Mark also says: “I am pro-Web 2.0, excited about participatory media culture, and agree that journalism as a whole can benefit from all that this has to offer. But you can only expect reporters and editors to do so if they are supported in meaningful ways, if they are included in managerial strategies,”

I may not have surveyed hundreds of journalists as Mark has. I can only speak from my own experience, but many, if not most, journalists I know are resistant to change. They don’t want to be involved in managerial strategies and view change with scepticism, often bred from professionally cultivated cynicism.

I agree with Mark about support, and I try to offer as much support to my fellow journalists as possible, helping them to take advantage of the journalistic possibilities provided by these new technologies. However, I pick my battles. I don’t have time to convert the obstructionist sceptics in the industry. They are still spouting the same lines they did when I started working online 10 years ago, and I don’t see that changing or me changing them. Fortunately, I have colleagues who are curious and want to move forward.
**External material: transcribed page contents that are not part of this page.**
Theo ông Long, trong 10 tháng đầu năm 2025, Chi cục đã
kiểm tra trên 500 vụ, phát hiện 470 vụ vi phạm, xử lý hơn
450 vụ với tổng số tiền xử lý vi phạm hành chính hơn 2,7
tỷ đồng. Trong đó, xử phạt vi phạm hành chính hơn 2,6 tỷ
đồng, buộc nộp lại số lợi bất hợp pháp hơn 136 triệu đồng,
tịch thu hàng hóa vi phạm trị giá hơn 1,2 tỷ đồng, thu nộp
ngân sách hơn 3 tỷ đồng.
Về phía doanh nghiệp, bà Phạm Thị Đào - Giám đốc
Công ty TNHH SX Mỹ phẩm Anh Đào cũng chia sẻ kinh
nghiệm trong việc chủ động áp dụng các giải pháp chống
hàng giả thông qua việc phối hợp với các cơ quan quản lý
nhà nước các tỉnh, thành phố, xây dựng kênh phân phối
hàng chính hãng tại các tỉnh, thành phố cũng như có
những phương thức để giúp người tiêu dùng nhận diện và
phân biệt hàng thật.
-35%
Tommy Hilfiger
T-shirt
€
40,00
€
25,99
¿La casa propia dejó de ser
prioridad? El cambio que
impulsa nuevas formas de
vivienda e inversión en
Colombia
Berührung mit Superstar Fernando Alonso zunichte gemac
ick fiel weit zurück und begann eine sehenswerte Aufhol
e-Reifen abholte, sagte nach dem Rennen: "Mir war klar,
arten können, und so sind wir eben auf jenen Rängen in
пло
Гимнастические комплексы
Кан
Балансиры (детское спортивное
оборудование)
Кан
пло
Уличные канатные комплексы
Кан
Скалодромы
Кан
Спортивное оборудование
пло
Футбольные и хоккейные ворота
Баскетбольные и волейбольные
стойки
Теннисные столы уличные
Mark said, “if [reporters and editors] are empowered to innovate from the bottom-up – rather than being told to either adapt to the brand new 3-million dollar Content Management System or get out.”
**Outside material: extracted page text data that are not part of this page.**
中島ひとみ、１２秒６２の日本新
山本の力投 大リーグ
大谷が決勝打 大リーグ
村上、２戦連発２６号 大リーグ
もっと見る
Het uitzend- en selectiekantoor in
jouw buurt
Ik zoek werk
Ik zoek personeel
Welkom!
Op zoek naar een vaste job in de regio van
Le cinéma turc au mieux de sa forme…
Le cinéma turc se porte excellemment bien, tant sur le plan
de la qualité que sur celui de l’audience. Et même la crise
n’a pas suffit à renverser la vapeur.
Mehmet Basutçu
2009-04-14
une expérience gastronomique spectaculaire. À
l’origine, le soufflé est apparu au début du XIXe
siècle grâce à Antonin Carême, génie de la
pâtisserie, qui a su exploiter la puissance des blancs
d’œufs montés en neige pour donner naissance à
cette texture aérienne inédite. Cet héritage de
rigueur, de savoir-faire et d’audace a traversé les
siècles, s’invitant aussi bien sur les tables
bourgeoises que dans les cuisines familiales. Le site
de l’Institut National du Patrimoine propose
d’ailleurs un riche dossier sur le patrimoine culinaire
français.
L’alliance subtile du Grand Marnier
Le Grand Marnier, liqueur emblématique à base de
You know, again, this is a nice line, but it doesn’t sync with working reality at The Guardian, the BBC – to name two news organisations that I have worked for – or other news organisations that I know of. Yes, we’re building a new CMS at the Guardian, but for a lot of shops, they are using open-source tools. Morris Digital uses Drupal. Reuters, the New York Times and CNN use WordPress, which is both free and open source, not a $3m content management system. WordPress and many of these open-source CMSes are far simpler than most newspaper CMSes I’ve used. And the job cuts simply aren’t decided by whether the journalist will get up to speed with a new CMS.

As a matter of fact, the cost of innovation is decreasing, especially for those news organisations smart enough to use any number of open source solutions available. That’s the real opportunity, but a missed opportunity for many outlets. They can reduce the cost of innovation and therefore experment more with less risk. Of course, innovation doesn’t mean focusing on the business at the cost of journalistic quality, but that’s a post for another day.